Copyright: bplanet
How do platforms compete? And with whom do they compete? The near-impenetrable wording of the new Digital Markets Act of the EU suggests that regulators want to regulate platforms, but do not have the conceptual model to phrase it clearly. As pointed out by Fiona Scott Morton and Cristina Caffara [i], each prohibition in the Act seems to refer to a past court case. The DMA lacks a unifying vision that explains why platforms must be regulated this way. This vision, they say, must be expressed in terms of platform business models.
In this blog I will identify the characteristic features of platform business models that explains why regulation is needed. These features are, first, that digital platforms not only interact with their customers, but also with their customer’s’ customers, and second, that digital service provision equals digital data collection.
Let me start by showing the general pattern.
Platforms are layers in a digital infrastructure
A platform is an infrastructure in a digital value network on top of which others can create additional value. For example, a digital marketplace is a platform on top of which third-party sellers can offer products to consumers; an operating system is a platform on top of which app developers can offer apps to end users.
In general, the value-adding parties of a platform are called complementors, and the users of the added value are called end users. The characteristic value-adding hierarchy of platforms shows that platforms provide services to end users as well as to complementors.[ii]
For example, the complementors of a marketplace are third-party sellers. The complementors of an operating system are developers.

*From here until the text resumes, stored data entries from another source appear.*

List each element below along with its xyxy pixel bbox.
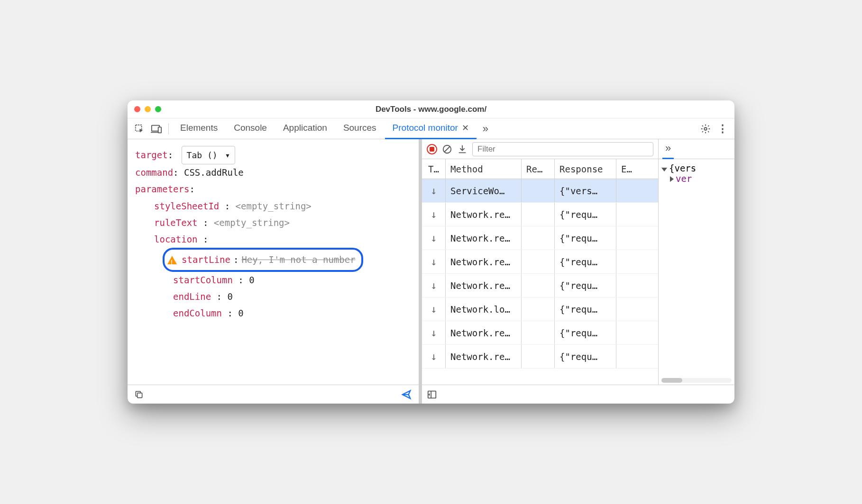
tab-application[interactable]: Application [275,118,335,139]
cell-request [522,345,555,368]
th-request[interactable]: Re… [522,159,555,179]
table-row[interactable]: ↓ServiceWo…{"vers… [422,179,658,203]
tab-console[interactable]: Console [226,118,275,139]
table-row[interactable]: ↓Network.re…{"requ… [422,345,658,369]
cell-method: Network.re… [446,321,522,344]
arrow-down-icon: ↓ [431,208,437,220]
param-stylesheetid-key: styleSheetId [154,201,219,211]
more-side-tabs-icon[interactable]: » [662,139,674,159]
svg-rect-3 [158,127,161,133]
table-row[interactable]: ↓Network.re…{"requ… [422,250,658,274]
download-button[interactable] [457,144,468,154]
maximize-window-button[interactable] [155,106,161,112]
sidepanel-tabs: » [659,139,734,159]
th-elapsed[interactable]: E… [616,159,640,179]
arrow-down-icon: ↓ [431,232,437,244]
protocol-footer [422,385,734,404]
cell-response: {"requ… [555,345,616,368]
devtools-window: DevTools - www.google.com/ Elements Cons… [128,100,734,404]
expand-icon[interactable] [661,168,667,171]
window-controls [134,106,161,112]
cell-request [522,203,555,226]
inspect-element-icon[interactable] [131,121,147,137]
param-endcolumn-value[interactable]: 0 [238,308,243,318]
cell-elapsed [616,179,640,202]
param-endline-value[interactable]: 0 [227,291,232,302]
details-sidepanel: » {vers ver [659,139,734,385]
param-endline-key: endLine [173,291,211,302]
param-location-key: location [154,234,198,244]
arrow-down-icon: ↓ [431,185,437,197]
more-tabs-icon[interactable]: » [477,121,494,137]
filter-input[interactable] [472,142,653,156]
param-startcolumn-value[interactable]: 0 [249,275,254,285]
arrow-down-icon: ↓ [431,279,437,291]
cell-response: {"requ… [555,297,616,321]
param-startline-value[interactable]: Hey, I'm not a number [241,252,355,268]
cell-method: Network.lo… [446,297,522,321]
table-row[interactable]: ↓Network.re…{"requ… [422,226,658,250]
cell-request [522,250,555,273]
sidepanel-body[interactable]: {vers ver [659,159,734,385]
cell-elapsed [616,274,640,297]
table-body[interactable]: ↓ServiceWo…{"vers…↓Network.re…{"requ…↓Ne… [422,179,658,385]
cell-response: {"requ… [555,250,616,273]
th-type[interactable]: T… [422,159,446,179]
command-label: command [135,167,173,178]
table-row[interactable]: ↓Network.lo…{"requ… [422,297,658,321]
copy-icon[interactable] [134,390,144,399]
cell-response: {"requ… [555,226,616,250]
toggle-drawer-icon[interactable] [427,389,437,400]
param-stylesheetid-value[interactable]: <empty_string> [236,201,312,211]
cell-elapsed [616,345,640,368]
close-tab-icon[interactable]: ✕ [462,123,469,133]
record-button[interactable] [427,144,437,154]
table-row[interactable]: ↓Network.re…{"requ… [422,203,658,226]
kebab-menu-icon[interactable]: ⋮ [715,121,731,137]
table-row[interactable]: ↓Network.re…{"requ… [422,321,658,345]
command-value: CSS.addRule [184,167,244,178]
clear-button[interactable] [442,144,452,154]
collapse-icon[interactable] [670,176,674,182]
chevron-down-icon: ▾ [225,147,230,163]
close-window-button[interactable] [134,106,140,112]
cell-response: {"vers… [555,179,616,202]
cell-request [522,321,555,344]
device-toolbar-icon[interactable] [148,121,165,137]
param-ruletext-value[interactable]: <empty_string> [214,217,290,228]
editor-footer [128,385,419,404]
protocol-table-wrap: T… Method Re… Response E… ↓ServiceWo…{"v… [422,139,659,385]
parameters-label: parameters [135,184,189,194]
tab-elements[interactable]: Elements [173,118,225,139]
minimize-window-button[interactable] [145,106,151,112]
settings-icon[interactable] [697,121,714,137]
th-response[interactable]: Response [555,159,616,179]
param-endcolumn-key: endColumn [173,308,222,318]
cell-method: Network.re… [446,274,522,297]
tab-sources[interactable]: Sources [336,118,384,139]
arrow-down-icon: ↓ [431,256,437,268]
cell-method: Network.re… [446,250,522,273]
svg-rect-5 [138,393,142,397]
cell-response: {"requ… [555,321,616,344]
cell-elapsed [616,321,640,344]
tabbar-divider [168,123,169,135]
cell-method: Network.re… [446,203,522,226]
send-command-button[interactable] [401,389,412,400]
protocol-toolbar [422,139,658,159]
tree-root[interactable]: {vers [661,163,732,173]
arrow-down-icon: ↓ [431,351,437,362]
param-startcolumn-key: startColumn [173,275,233,285]
tab-protocol-monitor[interactable]: Protocol monitor ✕ [385,118,477,139]
horizontal-scrollbar[interactable] [661,378,732,383]
cell-response: {"requ… [555,274,616,297]
target-selector[interactable]: Tab () ▾ [182,146,236,164]
cell-elapsed [616,250,640,273]
table-row[interactable]: ↓Network.re…{"requ… [422,274,658,297]
th-method[interactable]: Method [446,159,522,179]
command-editor[interactable]: target: Tab () ▾ command: CSS.addRule pa… [128,139,419,385]
table-header: T… Method Re… Response E… [422,159,658,179]
tree-child[interactable]: ver [661,173,732,184]
warning-icon [167,256,177,264]
cell-request [522,297,555,321]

For search platforms, complementors are publishers of web pages, and end users are readers of web pages.
In social networks, complementors and end users are two roles of the same group of people, who alternate between publishing and reading posts.
Ad-funded platforms have a third side, advertisers, who want to attract the attention of end users. The platform matches content shown to end users with ads provided by advertisers. I will show the value hierarchy of ad-funded platforms below.
Differences with product families
Platforms and their complements together form a value hierarchy that is similar to product families.[iii] A product family like a line of cars has a common architecture, on top of which the manufacturer adds useful complements to create a car. The common architecture and the set of complements are designed by the manufacturer, and they are designed before the product family is manufactured.
The difference is that in a platform value hierarchy, the complements are added by others. They are not designed by a single entity, and they are not designed before the platform hierarchy is implemented. Instead,
- the platform invites commercial entities to add complements and
- the platform value hierarchy grows organically.
The platform may create some complements itself, but there are numerous competing entities that add complements too during the lifetime of the platform.
This creates different incentives to define platform architecture. In a product family, the manufacturer will include shared functionality in the common architecture but in a platform value hierarchy, the platform provider will include functions that generate most revenue in the platform architecture. The platform will imitate the functionality of successful complements in complements of its own. As a result, complementors not only compete with each other, but also with the platform.
Digital service provision equals digital data collection
There is a second feature that warrants special regulation foe digital platforms. This is that in the digital economy, to provide a service is to collect data about usage.
Complementors and end users provide the platform with data each time they use the platform. This gives the platform data advantages that create an unequal playing field. The following value hierarchies characterize this unequal playing field.
Digital marketplace competition patterns
Online marketplaces host retailers who sell products to buyers and provide useful search and transaction functionality to buyers. Here is the value-adding hierarchy.
This is similar to a shopping mall that hosts retailers and provides some services to buyers. However, a digital marketplace in addition performs transaction services to all retailers and buyers. It offers a single search function that searches the catalogs of all retailers and provides one payment function that must be used by all retailers.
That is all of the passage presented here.